Quickstart¶
Context¶
While imctoolkit is agnostic to the image acquisition modality and can be used to process any type of segmented multiplexed images, its main focus lies on processing Imaging Mass Cytometry (IMC) data. Specific to IMC data processing, imctoolkit bridges image segmentation (e.g., using the IMC segmentation pipeline) and downstream single-cell data analysis.
Most tasks enabled by imctoolkit could also be achieved using other tools and frameworks such as CellProfiler. However, imctoolkit provides a pure “pythonic” framework for IMC data processing, without relying on heavy external dependencies.
Note
The imctoolkit package was developed at the same time as the powerful squidpy package. Unlike squidpy, imctoolkit solely focuses on core data processing tasks and does not cover data analysis aspects. As squidpy builds on anndata and imctoolkit can export single-cell data to that format, squidpy and imctoolkit are interoperable.
Loading images¶
imctoolkit supports a variety of data formats, including raw data files generated by IMC. To load an image, just call
the corresponding function of the imctoolkit.MultichannelImage
class, for example:
from imctoolkit import MultichannelImage
img = MultichannelImage.read_tiff('/path/to/image.ome.tiff')
This will return an imctoolkit.MultichannelImage
instance that holds the image data in
imctoolkit.MultichannelImage.data
as xarray.DataArray
for further use.
For convenience, basic properties of the image can be accessed through the imctoolkit.MultichannelImage
instance, for example to access the channel names:
print(img.channel_names)
Extracting single-cell data¶
The single-cell data for a given image and a corresponding cell mask can be accessed through
imctoolkit.ImageSingleCellData
objects, which are be created as follows:
import tifffile
from imctoolkit import ImageSingleCellData
mask = tifffile.imread('/path/to/mask.tiff')
data = ImageSingleCellData(img, mask)
Note
The img
parameter of imctoolkit.ImageSingleCellData.__init__()
is not restricted to
imctoolkit.MultichannelImage
instances, but also accepts e.g. xarray DataArrays.
imctoolkit.ImageSingleCellData
exposes a range of properties to extract single-cell intensity data for the
provided image/cell mask pair, either as xarray.DataArray
or as pandas.DataFrame
(properties suffixed
by _table
). For example, to extract the channel-wise mean intensities per cell:
print(data.mean_intensities_table)
Note
These properties will be computed upon first access (lazy), and at first access only (cached).

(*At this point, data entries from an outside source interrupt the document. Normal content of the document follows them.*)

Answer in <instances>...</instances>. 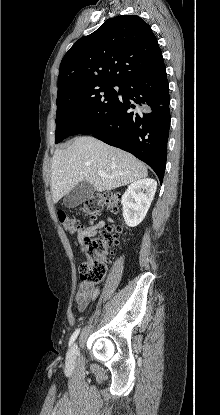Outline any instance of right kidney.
I'll return each instance as SVG.
<instances>
[{
    "label": "right kidney",
    "instance_id": "ca27d5eb",
    "mask_svg": "<svg viewBox=\"0 0 220 415\" xmlns=\"http://www.w3.org/2000/svg\"><path fill=\"white\" fill-rule=\"evenodd\" d=\"M157 188L153 179H140L130 184L122 196L123 218L129 227L142 222L151 205Z\"/></svg>",
    "mask_w": 220,
    "mask_h": 415
}]
</instances>
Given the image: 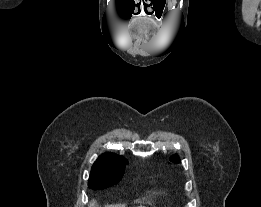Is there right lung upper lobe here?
<instances>
[{
	"label": "right lung upper lobe",
	"mask_w": 261,
	"mask_h": 207,
	"mask_svg": "<svg viewBox=\"0 0 261 207\" xmlns=\"http://www.w3.org/2000/svg\"><path fill=\"white\" fill-rule=\"evenodd\" d=\"M126 160L124 157L114 153L102 154L94 163L92 168L111 167Z\"/></svg>",
	"instance_id": "1"
}]
</instances>
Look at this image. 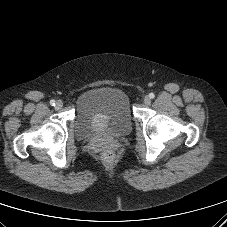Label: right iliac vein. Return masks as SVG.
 Returning a JSON list of instances; mask_svg holds the SVG:
<instances>
[{
  "mask_svg": "<svg viewBox=\"0 0 227 227\" xmlns=\"http://www.w3.org/2000/svg\"><path fill=\"white\" fill-rule=\"evenodd\" d=\"M63 107V102L62 101H57L55 104V109L59 110Z\"/></svg>",
  "mask_w": 227,
  "mask_h": 227,
  "instance_id": "right-iliac-vein-1",
  "label": "right iliac vein"
}]
</instances>
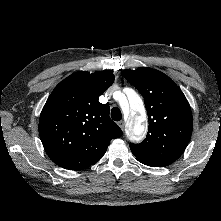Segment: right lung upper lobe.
I'll list each match as a JSON object with an SVG mask.
<instances>
[{
  "label": "right lung upper lobe",
  "instance_id": "obj_1",
  "mask_svg": "<svg viewBox=\"0 0 221 221\" xmlns=\"http://www.w3.org/2000/svg\"><path fill=\"white\" fill-rule=\"evenodd\" d=\"M114 82L110 70L76 72L61 81L46 101L39 135L49 158L70 170L85 169L102 158L121 129L99 96Z\"/></svg>",
  "mask_w": 221,
  "mask_h": 221
}]
</instances>
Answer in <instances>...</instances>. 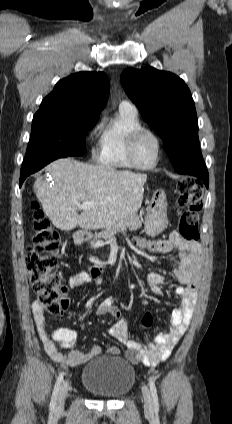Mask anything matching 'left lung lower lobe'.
Instances as JSON below:
<instances>
[{"mask_svg": "<svg viewBox=\"0 0 232 424\" xmlns=\"http://www.w3.org/2000/svg\"><path fill=\"white\" fill-rule=\"evenodd\" d=\"M178 173L196 176L200 178V180H198L200 184L202 185V183H204L206 188H208V185H209L208 171L204 163L201 151L199 155H197L192 160H190L186 165H184L178 171Z\"/></svg>", "mask_w": 232, "mask_h": 424, "instance_id": "obj_1", "label": "left lung lower lobe"}]
</instances>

In addition to intensity properties, the imctoolkit.ImageSingleCellData
class also provides access to region
properties of the cell mask (lazy and cached):
print(data.regionprops_table)
The list of available region properties is a subset of scikit-image’s supported region properties. It defaults to
imctoolkit.ImageSingleCellData.DEFAULT_REGION_PROPERTIES
and can be customized at instantiation using the
region_properties
attribute of imctoolkit.ImageSingleCellData.__init__()
.
All single-cell information accessible through imctoolkit.ImageSingleCellData
can be exported to a number of
data formats for further data analysis, for example:
data.to_anndata(cell_properties=True, cell_channel_properties=True).write('/path/to/data.h5ad')
Warning
Export operations evaluate all lazy properties of this class and thus require sufficient computational resources (both memory and processing power).

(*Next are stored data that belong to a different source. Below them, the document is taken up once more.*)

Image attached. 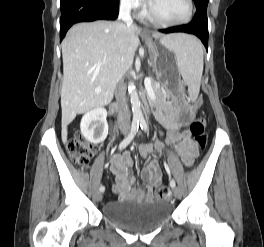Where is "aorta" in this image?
I'll list each match as a JSON object with an SVG mask.
<instances>
[{"instance_id":"1","label":"aorta","mask_w":264,"mask_h":247,"mask_svg":"<svg viewBox=\"0 0 264 247\" xmlns=\"http://www.w3.org/2000/svg\"><path fill=\"white\" fill-rule=\"evenodd\" d=\"M128 92L130 94V100L132 104V111H133V120L134 121H141L143 120V114L141 110V103L140 99L133 81L128 83Z\"/></svg>"}]
</instances>
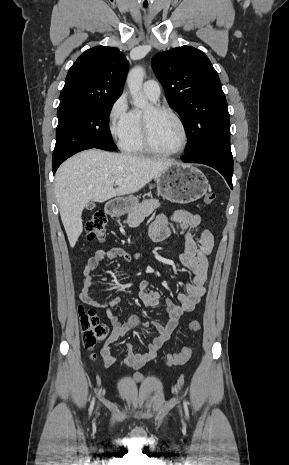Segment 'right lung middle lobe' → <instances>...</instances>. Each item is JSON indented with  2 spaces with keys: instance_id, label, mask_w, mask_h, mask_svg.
Returning <instances> with one entry per match:
<instances>
[{
  "instance_id": "obj_1",
  "label": "right lung middle lobe",
  "mask_w": 289,
  "mask_h": 465,
  "mask_svg": "<svg viewBox=\"0 0 289 465\" xmlns=\"http://www.w3.org/2000/svg\"><path fill=\"white\" fill-rule=\"evenodd\" d=\"M116 100L58 109L59 122L53 162L66 160L75 153L90 148L116 150L108 126L109 112Z\"/></svg>"
}]
</instances>
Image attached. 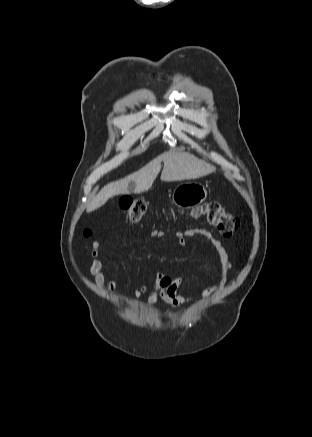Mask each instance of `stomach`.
Returning a JSON list of instances; mask_svg holds the SVG:
<instances>
[{"mask_svg":"<svg viewBox=\"0 0 312 437\" xmlns=\"http://www.w3.org/2000/svg\"><path fill=\"white\" fill-rule=\"evenodd\" d=\"M207 191L203 184L185 182L179 184L173 191L172 202L178 208L189 209L205 201Z\"/></svg>","mask_w":312,"mask_h":437,"instance_id":"1","label":"stomach"}]
</instances>
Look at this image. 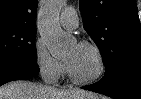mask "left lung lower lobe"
<instances>
[{
    "instance_id": "1",
    "label": "left lung lower lobe",
    "mask_w": 141,
    "mask_h": 99,
    "mask_svg": "<svg viewBox=\"0 0 141 99\" xmlns=\"http://www.w3.org/2000/svg\"><path fill=\"white\" fill-rule=\"evenodd\" d=\"M82 88L114 99H141V62H123L99 82Z\"/></svg>"
}]
</instances>
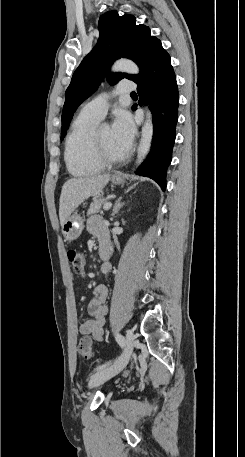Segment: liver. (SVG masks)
Returning a JSON list of instances; mask_svg holds the SVG:
<instances>
[{"mask_svg": "<svg viewBox=\"0 0 245 457\" xmlns=\"http://www.w3.org/2000/svg\"><path fill=\"white\" fill-rule=\"evenodd\" d=\"M110 174H95L88 178H69L62 186L59 218L61 224L69 218L71 212L84 202L88 196L100 194L102 188L107 184Z\"/></svg>", "mask_w": 245, "mask_h": 457, "instance_id": "obj_1", "label": "liver"}]
</instances>
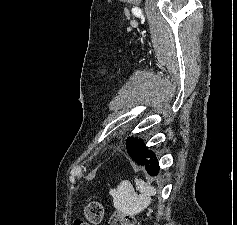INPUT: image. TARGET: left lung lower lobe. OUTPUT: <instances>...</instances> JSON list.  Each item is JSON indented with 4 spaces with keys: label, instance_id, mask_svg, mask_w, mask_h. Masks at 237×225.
<instances>
[{
    "label": "left lung lower lobe",
    "instance_id": "1",
    "mask_svg": "<svg viewBox=\"0 0 237 225\" xmlns=\"http://www.w3.org/2000/svg\"><path fill=\"white\" fill-rule=\"evenodd\" d=\"M126 149L129 156L139 165H143L151 176L158 175V160L153 151L148 150L141 139L128 137Z\"/></svg>",
    "mask_w": 237,
    "mask_h": 225
}]
</instances>
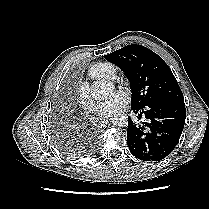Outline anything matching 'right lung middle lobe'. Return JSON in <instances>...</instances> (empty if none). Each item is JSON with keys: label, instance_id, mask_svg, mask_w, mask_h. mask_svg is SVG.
<instances>
[{"label": "right lung middle lobe", "instance_id": "obj_1", "mask_svg": "<svg viewBox=\"0 0 209 209\" xmlns=\"http://www.w3.org/2000/svg\"><path fill=\"white\" fill-rule=\"evenodd\" d=\"M57 146L59 150H61L65 154H68L71 156H77L78 154H80V151L77 149V147L72 146L69 142H66L64 140H58Z\"/></svg>", "mask_w": 209, "mask_h": 209}]
</instances>
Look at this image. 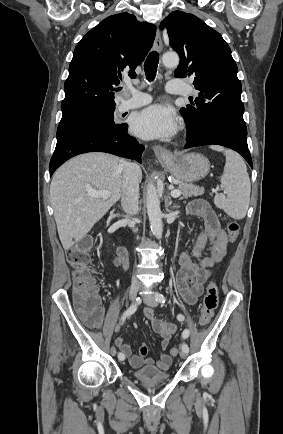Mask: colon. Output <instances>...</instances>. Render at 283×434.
<instances>
[{"label": "colon", "instance_id": "5ec220e1", "mask_svg": "<svg viewBox=\"0 0 283 434\" xmlns=\"http://www.w3.org/2000/svg\"><path fill=\"white\" fill-rule=\"evenodd\" d=\"M240 232L237 222L232 221L227 226V235L230 241H235ZM92 241L83 238L76 242L66 253V259L73 269V290L75 306L84 321L91 327H98L102 321V309L99 304V295L96 281L90 269ZM218 304V288L215 282H210L204 295L200 310L199 323L202 326L209 324ZM179 349L172 347L171 356H177Z\"/></svg>", "mask_w": 283, "mask_h": 434}]
</instances>
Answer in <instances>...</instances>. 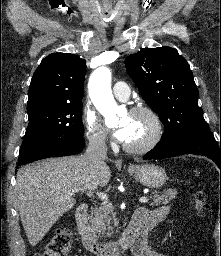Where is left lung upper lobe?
I'll list each match as a JSON object with an SVG mask.
<instances>
[{
  "label": "left lung upper lobe",
  "instance_id": "left-lung-upper-lobe-1",
  "mask_svg": "<svg viewBox=\"0 0 221 256\" xmlns=\"http://www.w3.org/2000/svg\"><path fill=\"white\" fill-rule=\"evenodd\" d=\"M125 66L144 101L165 125L161 139L209 130L190 66L176 49L147 48L129 55Z\"/></svg>",
  "mask_w": 221,
  "mask_h": 256
}]
</instances>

Constructing spatial cell graphs¶
To construct spatial cell graphs (“neighborhood graphs”) from single-cell data, simply call the appropriate
construct_
function of the imctoolkit.SpatialCellGraph
class, for example:
from imctoolkit import SpatialCellGraph
dist_mat = data.compute_cell_border_distances()
graph = SpatialCellGraph.construct_dist_graph(data, dist_mat, 15, cell_channel_properties=True)
Note
The data
parameter of imctoolkit.SpatialCellGraph.__init__()
is not restricted to
imctoolkit.SpatialSingleCellData
instances, but also accepts e.g. pandas DataFrames.
The resulting imctoolkit.SpatialCellGraph
objects hold the cell data and an adjacency matrix, and can be
exported to popular graph data formats for further analysis, for example:
graph.to_igraph().write_graphml('/path/to/graph.graphml')
Note
The exported graph will contain all single-cell data as node attributes.